Every line below that includes the word "פיתוח" needs to be copied.

(Records drawn from a dataset)
====================
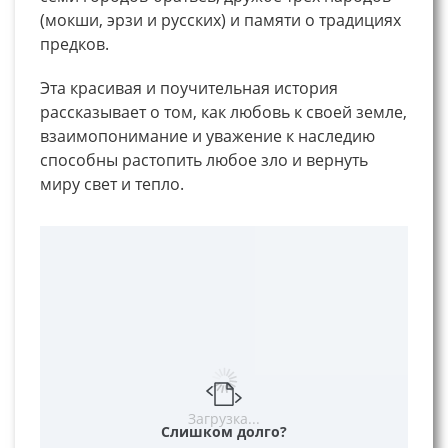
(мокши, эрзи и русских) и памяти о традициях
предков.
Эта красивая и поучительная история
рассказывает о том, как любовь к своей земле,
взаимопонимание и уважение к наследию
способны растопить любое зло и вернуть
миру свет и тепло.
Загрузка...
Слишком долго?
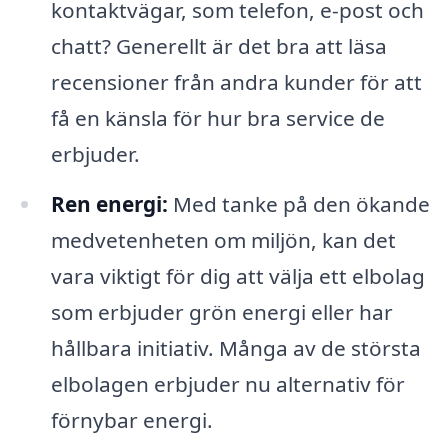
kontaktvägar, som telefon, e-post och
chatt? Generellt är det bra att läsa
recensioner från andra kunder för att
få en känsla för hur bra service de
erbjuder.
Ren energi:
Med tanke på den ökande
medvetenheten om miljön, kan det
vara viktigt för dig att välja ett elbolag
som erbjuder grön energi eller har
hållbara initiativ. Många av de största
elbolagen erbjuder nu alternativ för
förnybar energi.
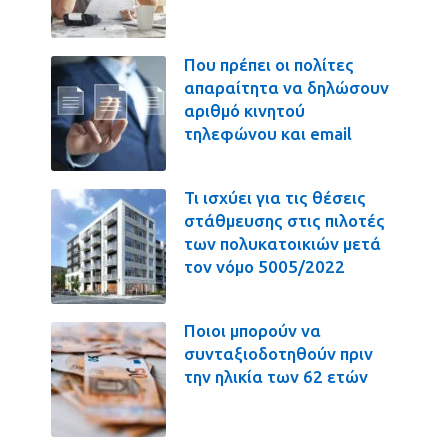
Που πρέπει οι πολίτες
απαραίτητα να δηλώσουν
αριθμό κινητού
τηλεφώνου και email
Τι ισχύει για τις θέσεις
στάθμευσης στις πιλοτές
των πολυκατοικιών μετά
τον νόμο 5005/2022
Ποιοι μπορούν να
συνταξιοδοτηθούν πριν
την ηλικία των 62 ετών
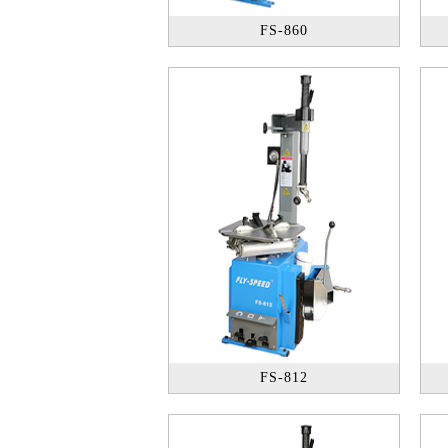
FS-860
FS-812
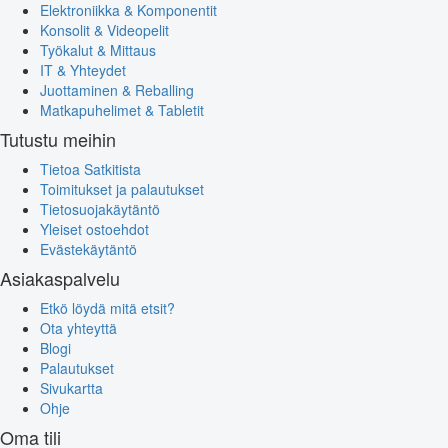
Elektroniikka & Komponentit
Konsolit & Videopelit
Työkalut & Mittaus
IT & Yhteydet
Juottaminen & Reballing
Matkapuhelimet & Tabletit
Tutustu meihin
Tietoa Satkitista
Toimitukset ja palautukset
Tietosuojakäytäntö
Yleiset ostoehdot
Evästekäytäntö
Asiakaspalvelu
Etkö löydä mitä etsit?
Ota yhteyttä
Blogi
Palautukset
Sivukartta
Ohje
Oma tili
====================
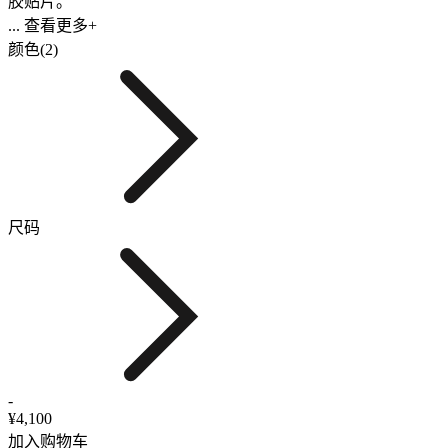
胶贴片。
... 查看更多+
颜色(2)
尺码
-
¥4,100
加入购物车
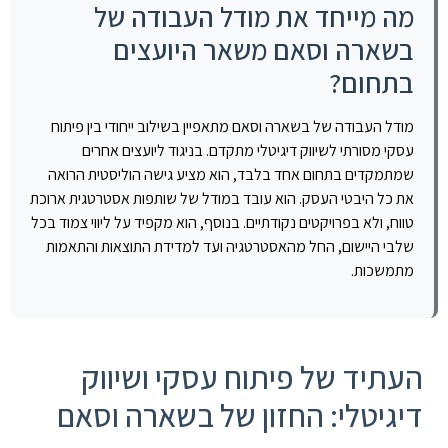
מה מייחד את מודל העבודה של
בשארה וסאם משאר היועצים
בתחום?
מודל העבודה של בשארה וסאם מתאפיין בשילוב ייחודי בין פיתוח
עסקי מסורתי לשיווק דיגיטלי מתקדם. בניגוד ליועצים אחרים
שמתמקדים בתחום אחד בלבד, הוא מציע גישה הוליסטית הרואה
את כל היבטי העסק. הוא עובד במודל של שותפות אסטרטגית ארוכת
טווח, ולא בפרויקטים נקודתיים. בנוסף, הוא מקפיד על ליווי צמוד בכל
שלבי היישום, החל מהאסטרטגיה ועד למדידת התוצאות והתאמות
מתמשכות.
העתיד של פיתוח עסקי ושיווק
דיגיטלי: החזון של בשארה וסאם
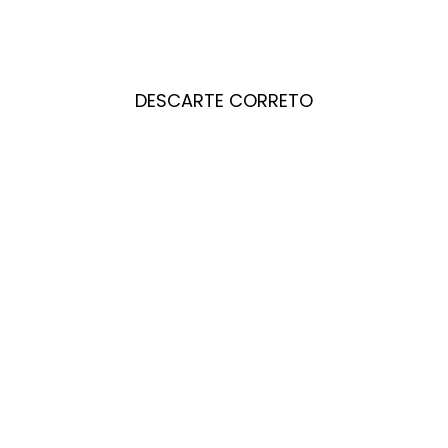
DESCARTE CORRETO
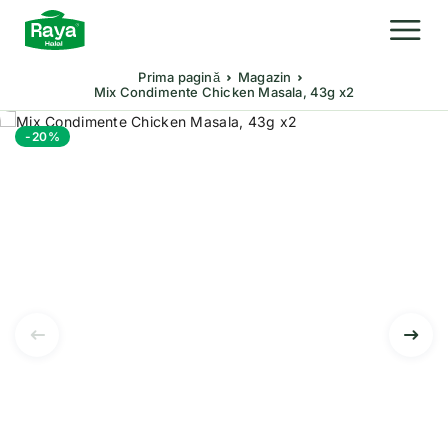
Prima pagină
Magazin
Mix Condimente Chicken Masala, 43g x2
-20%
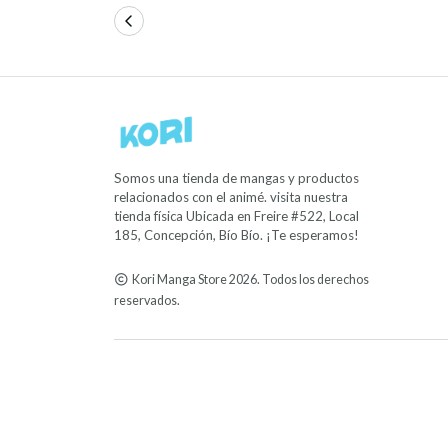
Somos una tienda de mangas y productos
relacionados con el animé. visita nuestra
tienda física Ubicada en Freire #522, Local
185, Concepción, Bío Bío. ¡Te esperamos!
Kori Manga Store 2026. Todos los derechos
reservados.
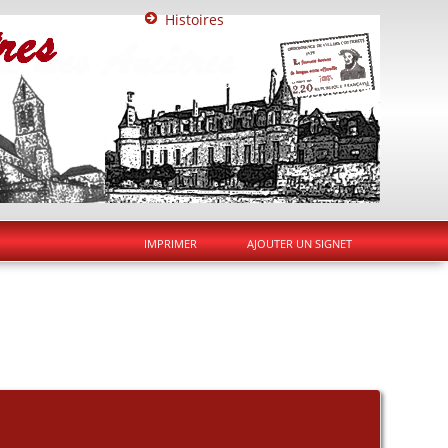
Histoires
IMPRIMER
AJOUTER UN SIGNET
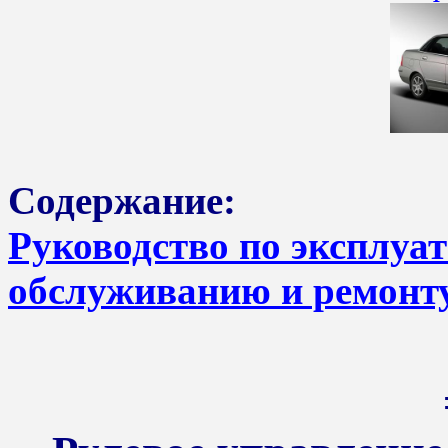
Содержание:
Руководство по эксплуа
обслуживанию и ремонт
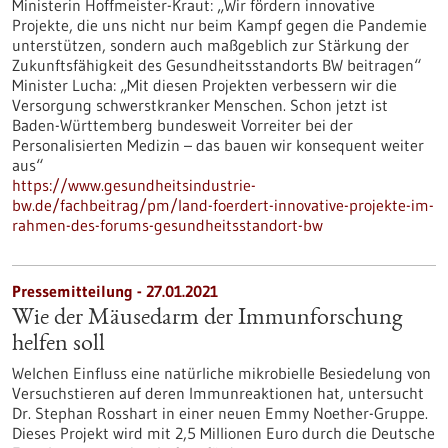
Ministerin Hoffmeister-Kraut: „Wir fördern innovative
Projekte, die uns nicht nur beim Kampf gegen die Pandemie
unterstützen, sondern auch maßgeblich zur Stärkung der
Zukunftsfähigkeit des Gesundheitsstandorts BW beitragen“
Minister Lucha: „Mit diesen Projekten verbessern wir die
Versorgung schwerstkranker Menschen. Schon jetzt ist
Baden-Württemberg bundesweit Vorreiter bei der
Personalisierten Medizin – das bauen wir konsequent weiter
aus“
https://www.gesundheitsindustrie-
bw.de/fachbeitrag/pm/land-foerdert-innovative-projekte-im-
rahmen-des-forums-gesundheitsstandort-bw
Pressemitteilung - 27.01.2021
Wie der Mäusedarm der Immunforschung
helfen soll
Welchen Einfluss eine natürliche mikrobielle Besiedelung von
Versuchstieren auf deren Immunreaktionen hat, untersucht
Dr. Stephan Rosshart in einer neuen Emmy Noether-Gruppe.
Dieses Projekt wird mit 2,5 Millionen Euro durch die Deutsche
====================
[RESPONSE BELOW]
מודל העבודה של בשארה וסאם מתאפיין בשילוב ייחודי בין פיתוח
העתיד של פיתוח עסקי ושיווק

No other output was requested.